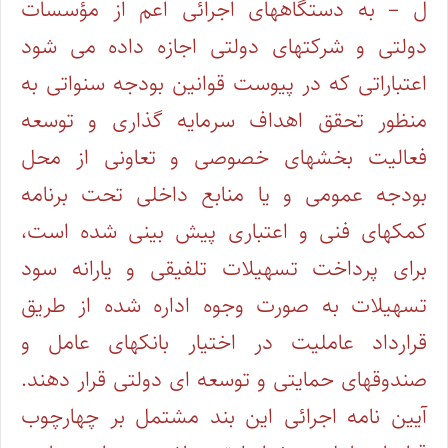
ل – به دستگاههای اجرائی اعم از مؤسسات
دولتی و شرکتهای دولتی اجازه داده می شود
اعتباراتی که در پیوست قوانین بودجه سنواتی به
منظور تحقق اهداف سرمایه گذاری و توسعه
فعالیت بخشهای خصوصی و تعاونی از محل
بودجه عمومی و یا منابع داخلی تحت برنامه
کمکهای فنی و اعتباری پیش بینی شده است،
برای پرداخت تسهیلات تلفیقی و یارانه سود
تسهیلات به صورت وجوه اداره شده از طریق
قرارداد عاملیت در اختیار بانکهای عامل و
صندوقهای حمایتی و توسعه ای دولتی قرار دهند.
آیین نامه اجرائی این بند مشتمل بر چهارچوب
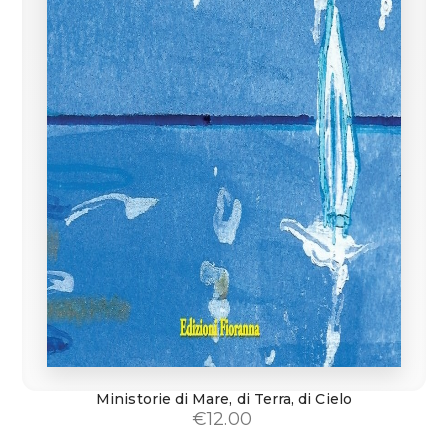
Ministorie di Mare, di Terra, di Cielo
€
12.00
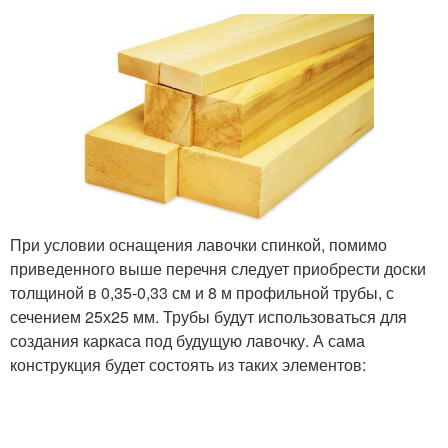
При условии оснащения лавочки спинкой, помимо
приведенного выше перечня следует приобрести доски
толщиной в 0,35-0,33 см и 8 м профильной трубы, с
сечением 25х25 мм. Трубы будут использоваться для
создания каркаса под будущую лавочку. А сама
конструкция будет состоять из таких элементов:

==

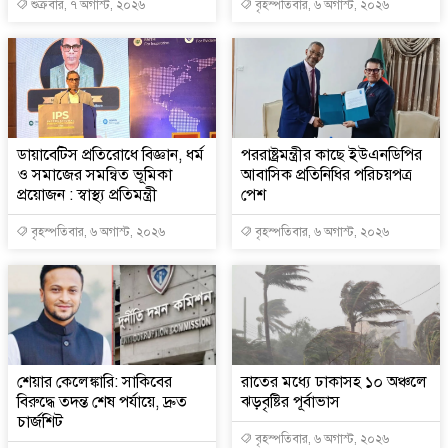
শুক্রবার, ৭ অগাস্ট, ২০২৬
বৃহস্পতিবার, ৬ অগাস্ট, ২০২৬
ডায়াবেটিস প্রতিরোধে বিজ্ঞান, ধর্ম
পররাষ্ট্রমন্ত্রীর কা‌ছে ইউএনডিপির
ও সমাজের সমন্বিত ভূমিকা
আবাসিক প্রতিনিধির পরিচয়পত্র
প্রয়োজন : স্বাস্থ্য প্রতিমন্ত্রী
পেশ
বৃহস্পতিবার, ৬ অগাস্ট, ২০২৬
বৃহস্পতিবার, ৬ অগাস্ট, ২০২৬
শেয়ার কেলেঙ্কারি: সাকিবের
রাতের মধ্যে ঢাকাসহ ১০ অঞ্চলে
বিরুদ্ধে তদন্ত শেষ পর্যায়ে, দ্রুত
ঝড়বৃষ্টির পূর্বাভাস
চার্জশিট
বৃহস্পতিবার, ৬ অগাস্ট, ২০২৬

BRIEF> What you return from the records above should be exactly everything from the line with "قرارداد عاملیت در اختیار بانکهای عامل و" down to the line with "приведенного выше перечня", both kept, and no pictures.

TASK ANSWER>
قرارداد عاملیت در اختیار بانکهای عامل و
صندوقهای حمایتی و توسعه ای دولتی قرار دهند.
آیین نامه اجرائی این بند مشتمل بر چهارچوب
Ministorie di Mare, di Terra, di Cielo
€
12.00
При условии оснащения лавочки спинкой, помимо
приведенного выше перечня следует приобрести доски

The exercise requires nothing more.